YOUR ASSIGNMENT:
If a record holds a picture, leave the picture out; return everything else exactly.
------------------------------------------------------------
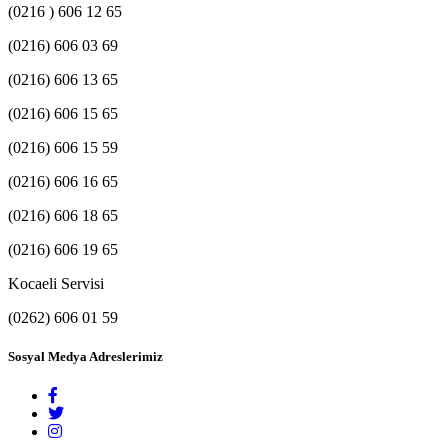
(0216 ) 606 12 65
(0216) 606 03 69
(0216) 606 13 65
(0216) 606 15 65
(0216) 606 15 59
(0216) 606 16 65
(0216) 606 18 65
(0216) 606 19 65
Kocaeli Servisi
(0262) 606 01 59
Sosyal Medya Adreslerimiz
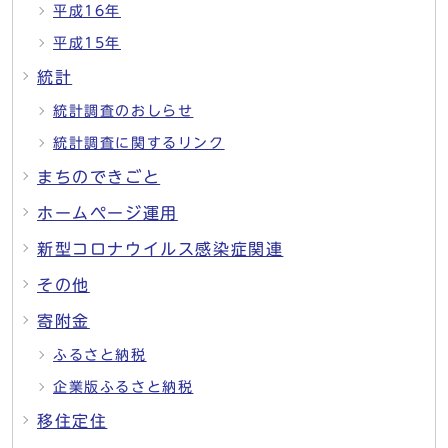
平成16年
平成15年
統計
統計調査のおしらせ
統計調査に関するリンク
まちのできごと
ホームページ運用
新型コロナウイルス感染症関連
その他
寄附金
ふるさと納税
企業版ふるさと納税
移住定住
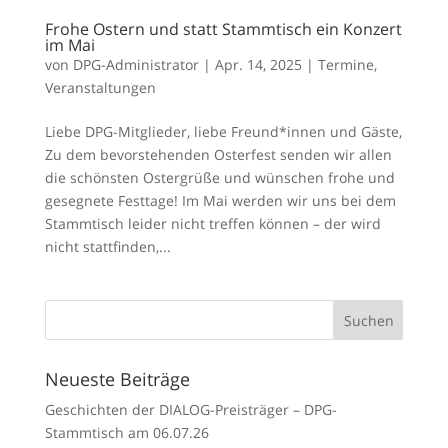
Frohe Ostern und statt Stammtisch ein Konzert
im Mai
von
DPG-Administrator
|
Apr. 14, 2025
|
Termine
,
Veranstaltungen
Liebe DPG-Mitglieder, liebe Freund*innen und Gäste,
Zu dem bevorstehenden Osterfest senden wir allen
die schönsten Ostergrüße und wünschen frohe und
gesegnete Festtage! Im Mai werden wir uns bei dem
Stammtisch leider nicht treffen können – der wird
nicht stattfinden,...
Neueste Beiträge
Geschichten der DIALOG-Preisträger – DPG-
Stammtisch am 06.07.26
------------------------------------------------------------
FINAL ANSWER:
(0216 ) 606 12 65
(0216) 606 03 69
(0216) 606 13 65
(0216) 606 15 65
(0216) 606 15 59
(0216) 606 16 65
(0216) 606 18 65
(0216) 606 19 65
Kocaeli Servisi
(0262) 606 01 59
Sosyal Medya Adreslerimiz
平成16年
平成15年
統計
統計調査のおしらせ
統計調査に関するリンク
まちのできごと
ホームページ運用
新型コロナウイルス感染症関連
その他
寄附金
ふるさと納税
企業版ふるさと納税
移住定住
Frohe Ostern und statt Stammtisch ein Konzert
im Mai
von
DPG-Administrator
|
Apr. 14, 2025
|
Termine
,
Veranstaltungen
Liebe DPG-Mitglieder, liebe Freund*innen und Gäste,
Zu dem bevorstehenden Osterfest senden wir allen
die schönsten Ostergrüße und wünschen frohe und
gesegnete Festtage! Im Mai werden wir uns bei dem
Stammtisch leider nicht treffen können – der wird
nicht stattfinden,...
Neueste Beiträge
Geschichten der DIALOG-Preisträger – DPG-
Stammtisch am 06.07.26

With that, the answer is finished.